Study, work: ICA students Diana Guardado and Estefania Lopez with school President Sister Diane Aruda, O.P., and Elizabeth Garvin ’06.  Photo by Charles Barry

Later that morning, at the San Francisco office of the international law firm Manatt, Phelps & Phillips, 14-year-old Ashley Lopez takes a break from work on the 29th floor to talk with me. The offices are at 1 Embarcadero Center, and we meet in an all-glass conference room with a marble table and a panoramic view of San Francisco Bay.

Lopez calls herself “hardworking and nerdy.” She likes the academic challenge at ICA, its highly structured program, and her disciplined classmates. At the law firm, she’s treated like an adult, and says her world has grown much larger.

“Being here gives me something to look forward to,” says Lopez. “It gives me something tangible to provide motivation.”

Lopez shares her job with three other ICA students. The law firm pays the school $29,000 a year for the four-member work team. Student earnings have slashed ICA tuition to $4,000, and it will drop to $2,900 for the 2012-13 school year. About 75 percent of ICA freshmen this year received financial aid, with some paying as little as $50 a month.

And this past year, Lopez worked at Big Four accounting firm KPMG.

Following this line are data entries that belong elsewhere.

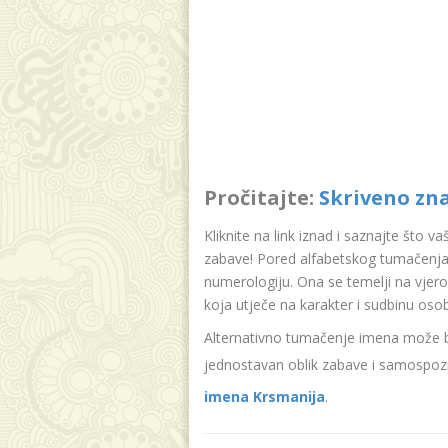
Pročitajte:
Skriveno zn
Kliknite na link iznad i saznajte što v
zabave! Pored alfabetskog tumačenja
numerologiju. Ona se temelji na vjer
koja utječe na karakter i sudbinu oso
Alternativno tumačenje imena može bit
jednostavan oblik zabave i samospozn
imena Krsmanija
.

“SEE THESE YOUNG LADIES SUCCEED.”

Since 2009, Elizabeth Garvin has helped raise money for financial aid and to support the transition to the Cristo Rey Network as the ICA staff develops jobs in the San Francisco business world. She first learned of Cristo Rey when she was home in Brooklyn back in 1996—long before she enrolled in college, let alone thought of working in education. Fr. John Foley is her grandmother’s cousin; he came to visit and told of his new model for education in Chicago.

After graduating from Santa Clara, Garvin joined Franklin Templeton and began working on the municipal bond trading desk in San Mateo. But after three years of wheeling and dealing in the financial world, she decided she’d rather use her business skills to help build ICA’s program.

As part of recent efforts, she helped run ICA’s fourth annual gala in the fall of 2011, raising about $200,000—more than doubling the proceeds from the 2009 event. “Lots of new friends have learned about us and are inspired by what the Network is doing,” she says. “They want to see these young ladies succeed.”